- **Task to carry out**: For the word "Millions", search the records and show each line in which it occurs.

(Dataset entries)

>>

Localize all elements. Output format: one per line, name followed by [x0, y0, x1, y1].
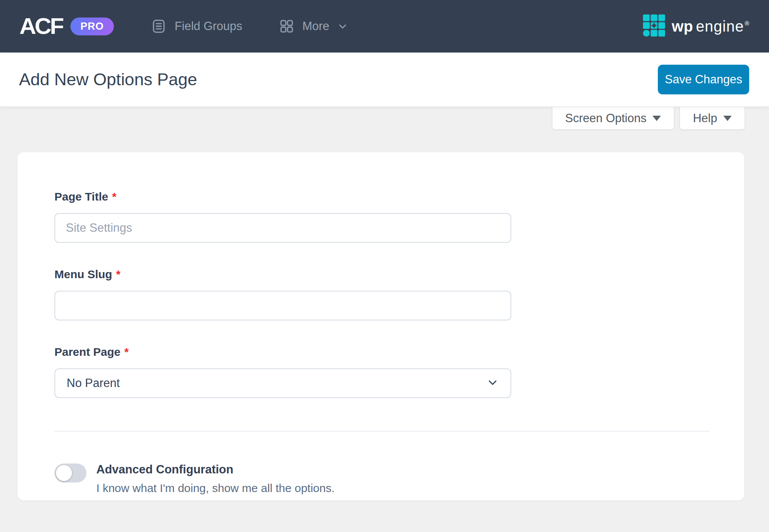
nav-item-label: More — [302, 19, 329, 33]
page-header: Add New Options Page Save Changes — [0, 53, 769, 107]
triangle-down-icon — [653, 116, 661, 121]
advanced-configuration-text: Advanced Configuration I know what I'm d… — [96, 463, 335, 495]
parent-page-field: Parent Page * No Parent — [54, 346, 744, 398]
grid-icon — [279, 18, 295, 34]
page-title-label: Page Title * — [54, 190, 744, 203]
nav-item-field-groups[interactable]: Field Groups — [150, 18, 242, 35]
required-asterisk: * — [112, 190, 116, 203]
nav-item-more[interactable]: More — [279, 18, 348, 34]
help-label: Help — [693, 111, 717, 125]
navbar-menu: Field Groups More — [150, 18, 348, 35]
advanced-configuration-label: Advanced Configuration — [96, 463, 335, 476]
advanced-configuration-row: Advanced Configuration I know what I'm d… — [54, 463, 744, 495]
triangle-down-icon — [723, 116, 732, 121]
pro-badge: PRO — [70, 18, 114, 35]
label-text: Parent Page — [54, 346, 120, 358]
screen-tabs: Screen Options Help — [552, 107, 745, 130]
menu-slug-field: Menu Slug * — [54, 268, 744, 320]
field-groups-icon — [150, 18, 167, 35]
chevron-down-icon — [337, 21, 348, 32]
wpengine-logo: wp engine ® — [643, 14, 749, 38]
wpengine-engine-text: engine — [696, 18, 744, 35]
wpengine-reg-mark: ® — [745, 20, 749, 27]
toggle-knob — [56, 465, 72, 481]
acf-logo: ACF — [19, 15, 63, 38]
section-divider — [54, 431, 710, 432]
help-tab[interactable]: Help — [680, 107, 745, 130]
chevron-down-icon — [486, 376, 499, 390]
selected-value: No Parent — [67, 376, 120, 390]
wpengine-wp-text: wp — [672, 18, 693, 35]
advanced-configuration-description: I know what I'm doing, show me all the o… — [96, 482, 335, 495]
page-title-input[interactable] — [54, 213, 511, 243]
menu-slug-input[interactable] — [54, 291, 511, 320]
wpengine-icon — [643, 14, 665, 38]
save-changes-button[interactable]: Save Changes — [658, 65, 749, 94]
menu-slug-label: Menu Slug * — [54, 268, 744, 281]
acf-logo-group[interactable]: ACF PRO — [20, 15, 114, 38]
screen-options-tab[interactable]: Screen Options — [552, 107, 675, 130]
label-text: Page Title — [54, 190, 108, 203]
nav-item-label: Field Groups — [175, 19, 242, 33]
page-title: Add New Options Page — [19, 70, 197, 89]
options-page-form-card: Page Title * Menu Slug * Parent Page * N… — [18, 152, 744, 500]
screen-options-label: Screen Options — [565, 111, 647, 125]
parent-page-label: Parent Page * — [54, 346, 744, 358]
page-title-field: Page Title * — [54, 190, 744, 243]
label-text: Menu Slug — [54, 268, 112, 281]
required-asterisk: * — [116, 268, 121, 281]
top-navbar: ACF PRO Field Groups — [0, 0, 769, 53]
advanced-configuration-toggle[interactable] — [54, 464, 86, 483]
wpengine-wordmark: wp engine ® — [672, 18, 749, 35]
parent-page-select[interactable]: No Parent — [54, 368, 511, 398]
required-asterisk: * — [124, 346, 129, 358]
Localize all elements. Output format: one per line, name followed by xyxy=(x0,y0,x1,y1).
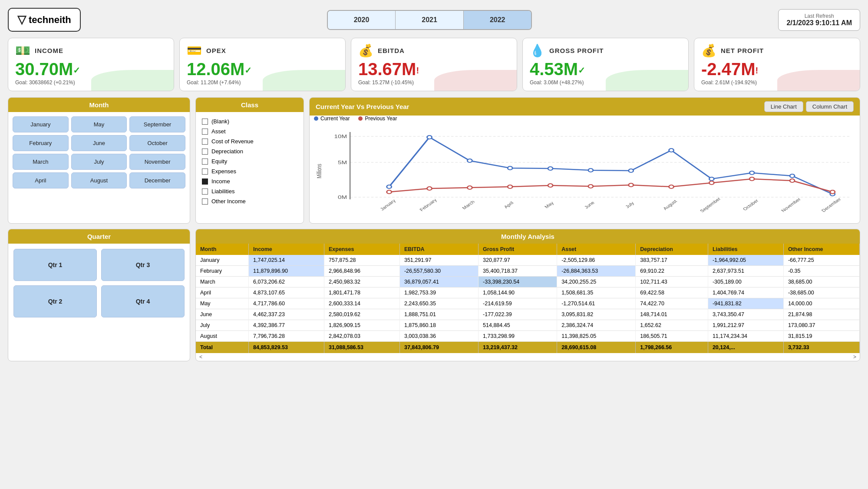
quarter-grid: Qtr 1 Qtr 3 Qtr 2 Qtr 4 xyxy=(8,244,190,323)
month-june[interactable]: June xyxy=(71,135,127,151)
class-equity-label: Equity xyxy=(211,158,227,165)
month-october[interactable]: October xyxy=(129,135,185,151)
svg-point-12 xyxy=(548,167,553,170)
table-body: January 1,747,025.14 757,875.28 351,291.… xyxy=(196,255,860,342)
kpi-opex: 💳 OPEX 12.06M✓ Goal: 11.20M (+7.64%) xyxy=(179,38,346,91)
svg-text:July: July xyxy=(624,201,635,209)
year-tab-2021[interactable]: 2021 xyxy=(396,11,464,29)
table-scroll[interactable]: Month Income Expenses EBITDA Gross Profi… xyxy=(196,244,860,353)
svg-point-24 xyxy=(548,184,553,187)
col-depreciation: Depreciation xyxy=(636,244,708,255)
year-tabs: 2020 2021 2022 xyxy=(327,10,532,30)
quarter-qtr3[interactable]: Qtr 3 xyxy=(101,249,185,281)
net-profit-icon: 💰 xyxy=(701,43,716,58)
previous-year-dot xyxy=(358,116,363,121)
class-income-checkbox[interactable] xyxy=(202,178,208,185)
month-december[interactable]: December xyxy=(129,172,185,188)
month-april[interactable]: April xyxy=(13,172,69,188)
table-title: Monthly Analysis xyxy=(196,229,860,244)
class-expenses[interactable]: Expenses xyxy=(202,166,297,176)
svg-text:September: September xyxy=(699,196,722,213)
class-equity-checkbox[interactable] xyxy=(202,159,208,165)
income-icon: 💵 xyxy=(15,43,30,58)
month-january[interactable]: January xyxy=(13,116,69,132)
scroll-left-icon[interactable]: < xyxy=(199,354,202,360)
svg-point-17 xyxy=(749,171,754,175)
logo-icon: ▽ xyxy=(17,13,26,26)
class-income[interactable]: Income xyxy=(202,176,297,186)
quarter-qtr2[interactable]: Qtr 2 xyxy=(13,285,97,317)
table-row: August 7,796,736.28 2,842,078.03 3,003,0… xyxy=(196,331,860,342)
chart-area: 10M 5M 0M Millions xyxy=(310,123,860,223)
month-july[interactable]: July xyxy=(71,154,127,170)
svg-point-18 xyxy=(790,174,795,178)
svg-text:May: May xyxy=(543,201,555,209)
chart-legend: Current Year Previous Year xyxy=(310,116,860,123)
table-panel: Monthly Analysis Month Income Expenses E… xyxy=(195,229,860,361)
svg-point-31 xyxy=(830,190,835,194)
income-title: INCOME xyxy=(35,47,63,54)
class-cost-checkbox[interactable] xyxy=(202,139,208,145)
line-chart-button[interactable]: Line Chart xyxy=(764,101,803,112)
ebitda-title: EBITDA xyxy=(378,47,405,54)
class-panel-title: Class xyxy=(196,98,304,112)
quarter-qtr4[interactable]: Qtr 4 xyxy=(101,285,185,317)
month-february[interactable]: February xyxy=(13,135,69,151)
class-depreciation-checkbox[interactable] xyxy=(202,149,208,155)
svg-text:February: February xyxy=(418,198,438,212)
net-profit-title: NET PROFIT xyxy=(721,47,764,54)
month-march[interactable]: March xyxy=(13,154,69,170)
line-chart-svg: 10M 5M 0M Millions xyxy=(314,128,855,215)
class-liabilities[interactable]: Liabilities xyxy=(202,186,297,196)
scroll-right-icon[interactable]: > xyxy=(853,354,856,360)
current-year-dot xyxy=(314,116,318,121)
column-chart-button[interactable]: Column Chart xyxy=(806,101,854,112)
gross-profit-icon: 💧 xyxy=(530,43,545,58)
kpi-income: 💵 INCOME 30.70M✓ Goal: 30638662 (+0.21%) xyxy=(8,38,174,91)
class-asset-checkbox[interactable] xyxy=(202,129,208,135)
table-footer: Total 84,853,829.53 31,088,586.53 37,843… xyxy=(196,342,860,354)
chart-header: Current Year Vs Previous Year Line Chart… xyxy=(310,98,860,116)
class-other-income[interactable]: Other Income xyxy=(202,196,297,206)
class-expenses-checkbox[interactable] xyxy=(202,169,208,175)
col-asset: Asset xyxy=(557,244,636,255)
chart-title: Current Year Vs Previous Year xyxy=(316,103,409,110)
table-row: April 4,873,107.65 1,801,471.78 1,982,75… xyxy=(196,287,860,298)
class-depreciation[interactable]: Depreciation xyxy=(202,146,297,156)
class-equity[interactable]: Equity xyxy=(202,156,297,166)
kpi-gross-profit: 💧 GROSS PROFIT 4.53M✓ Goal: 3.06M (+48.2… xyxy=(522,38,689,91)
chart-panel: Current Year Vs Previous Year Line Chart… xyxy=(309,97,860,224)
col-other-income: Other Income xyxy=(783,244,859,255)
header: ▽ techneith 2020 2021 2022 Last Refresh … xyxy=(8,8,860,32)
year-tab-2020[interactable]: 2020 xyxy=(328,11,396,29)
month-november[interactable]: November xyxy=(129,154,185,170)
month-grid: January May September February June Octo… xyxy=(8,112,190,193)
class-blank[interactable]: (Blank) xyxy=(202,116,297,126)
class-asset[interactable]: Asset xyxy=(202,126,297,136)
table-header-row: Month Income Expenses EBITDA Gross Profi… xyxy=(196,244,860,255)
svg-point-9 xyxy=(427,135,432,139)
svg-text:December: December xyxy=(820,197,842,213)
table-scroll-controls: < > xyxy=(196,353,860,361)
class-other-income-checkbox[interactable] xyxy=(202,198,208,205)
opex-icon: 💳 xyxy=(187,43,202,58)
class-cost-of-revenue[interactable]: Cost of Revenue xyxy=(202,136,297,146)
month-panel-title: Month xyxy=(8,98,190,112)
svg-text:April: April xyxy=(503,201,515,209)
col-expenses: Expenses xyxy=(324,244,399,255)
month-panel: Month January May September February Jun… xyxy=(8,97,190,224)
month-may[interactable]: May xyxy=(71,116,127,132)
month-august[interactable]: August xyxy=(71,172,127,188)
svg-point-26 xyxy=(629,183,634,187)
table-total-row: Total 84,853,829.53 31,088,586.53 37,843… xyxy=(196,342,860,354)
month-september[interactable]: September xyxy=(129,116,185,132)
logo: ▽ techneith xyxy=(8,8,81,32)
quarter-qtr1[interactable]: Qtr 1 xyxy=(13,249,97,281)
class-liabilities-checkbox[interactable] xyxy=(202,188,208,195)
class-blank-checkbox[interactable] xyxy=(202,119,208,125)
ebitda-icon: 💰 xyxy=(358,43,373,58)
svg-point-14 xyxy=(629,169,634,172)
year-tab-2022[interactable]: 2022 xyxy=(464,11,531,29)
svg-point-10 xyxy=(467,159,472,162)
svg-point-15 xyxy=(669,149,673,152)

<<

- **Result of this exercise**:
chart-area: 10M 5M 0M Millions xyxy=(310,123,860,223)
line-chart-svg: 10M 5M 0M Millions xyxy=(314,128,855,215)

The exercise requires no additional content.